At the beginning of the workshop, there is a concise introduction to fundamental concepts related to DNA, genes, and proteins, and their relevance to studying evolution.

Figure 2 presents an illustration highlighting the key concept of aligning protein sequences for studying evolution—the more similar the sequence, the more recent the common ancestor, and the more related the species. The related question “Which protein sequence belongs to which species?” serves as an excellent starting point to initiate a discussion on the “how to” approach.

Figure 2.

Partial multiple sequence alignment of insulin from different species (UniProt accessions P01308 (human), P30410 (chimpanzee), P67970 (chicken), P01317 (cow). In order to respond to the question “Which sequence belongs to which species?”, workshop participants must deduce which protein sequences are the most similar, and relate it to which species are morphologically the most similar. The human and chimpanzee sequences (2 and 3) are the most similar, with one difference. The chicken sequence (4) contains the most differences from the other sequences. By process of elimination, sequence (1) belongs to the cow.

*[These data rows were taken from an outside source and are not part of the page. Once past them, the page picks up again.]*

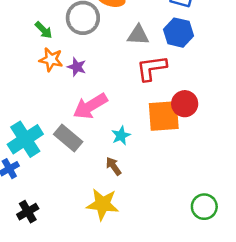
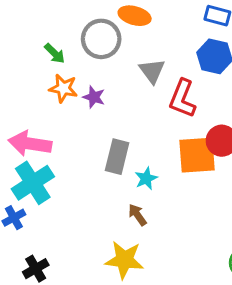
gray triangle: (138, 35) -> (152, 71), moved, turned 50
red L-shape: (152, 68) -> (183, 99), turned -60
pink arrow: (90, 106) -> (30, 144), moved, turned 40
gray rectangle: (68, 138) -> (117, 157), moved, turned 64

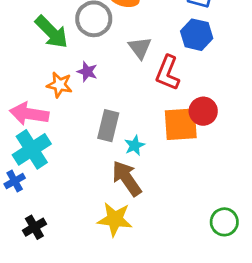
green arrow: (55, 53) -> (52, 32), size x1.8
orange star: (63, 88) -> (59, 85), moved
brown arrow: (137, 215) -> (127, 178), size x1.8

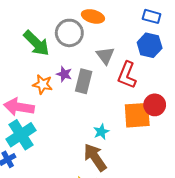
gray rectangle: (108, 126) -> (84, 81), moved

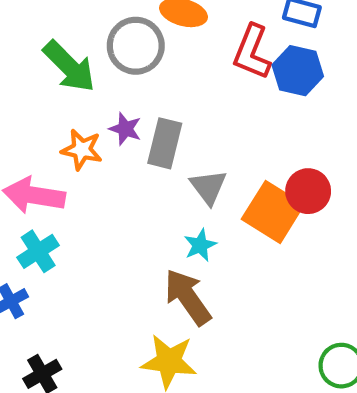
gray triangle: (105, 56) -> (208, 187), moved
red L-shape: (127, 75) -> (252, 52), moved
orange square: (137, 115) -> (273, 212), turned 36
cyan cross: (21, 135) -> (38, 251), size x0.7

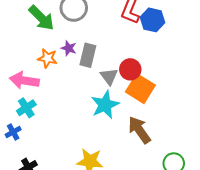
red circle: (308, 191) -> (130, 69), moved
cyan star: (200, 245) -> (105, 105), size x1.8
brown arrow: (188, 297) -> (139, 130), moved

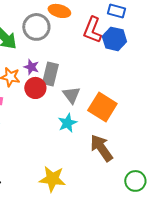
red circle: (130, 69) -> (35, 88), moved
cyan star: (105, 105) -> (67, 123), size x0.7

As an example, we present three different workshop modules, which can be combined if desired. Box 3 depicts an example module titled “Finding the Orthologs,” a key step in phylogeny. During the introduction part, we explain that in Darwin’s time, species were first compared based on their morphology, that is the “same” skull bones of different species were compared. Today, it is possible to study the evolution of species by comparing their proteins. For this, it is essential to compare what is comparable—the same protein in different species, in other words, orthologous proteins.A second workshop module called “Look for the Differences” empowers participants to explore the distinct orthologous groups identified in the previous module and gain further insights from their analysis. Participants are provided with a sheet containing the multiple sequence alignments and a table to complete (Fig. 3). Each protein sequence is compared to the human sequence, and then participants proceed to fill in the corresponding table with the number of differences.

Box 3.

Example of a workshop module and its main elements: “Finding the Orthologs”

In this interactive exercise, participants engage in an activity known as “Finding the Orthologs.” The underlying data including protein sequences, orthologous groups, and protein functions are all taken from OMA, a database for orthologous groups amongst over 2500 species [11], and UniProt, a knowledgebase for over 248 million proteins [12]. This is how the workshop unfolds:

1. Distribution of Materials: Participants are given 20 strips of paper, each corresponding to extracts of protein sequences, which are derived from five species. A cartoon image identifies the corresponding species on each strip.

   

2. Alignment Task: Participants must classify these sequences into orthologous groups by creating “alignments.” However, one orthologous group lacks matching counterparts—a deliberate twist in the exercise.

   

3. Critical Observation: This anomaly prompts the presenter to engage the participants in discussion, probing their insights. The participants often identify that the unmatched sequence belongs to a banana, leading some to infer that it's a species-specific sequence.

   

4. Using a miniature BLAST: The next phase involves conducting a “BLAST” against a small-scale UniProt “database” to uncover the function of the lone protein without an orthologous group. This database, crafted specifically for the activity, comprises 30 proteins printed on individual sheets, accompanied by illustrative visuals.

   

5. Protein Identification Process: Participants circulate among the sheets, matching their unique sequence to the correct paper, and thus identifying the specific protein.

   

6. Revelation and Learning Moments: The participants discover the protein is rubisco (UniProt accession O24045), vital to photosynthesis, and mainly found in plants. This revelation serves as a springboard for instructive dialogues on key concepts:

   • How does one make an alignment?

   • Why might some orthologous groups exclude certain species?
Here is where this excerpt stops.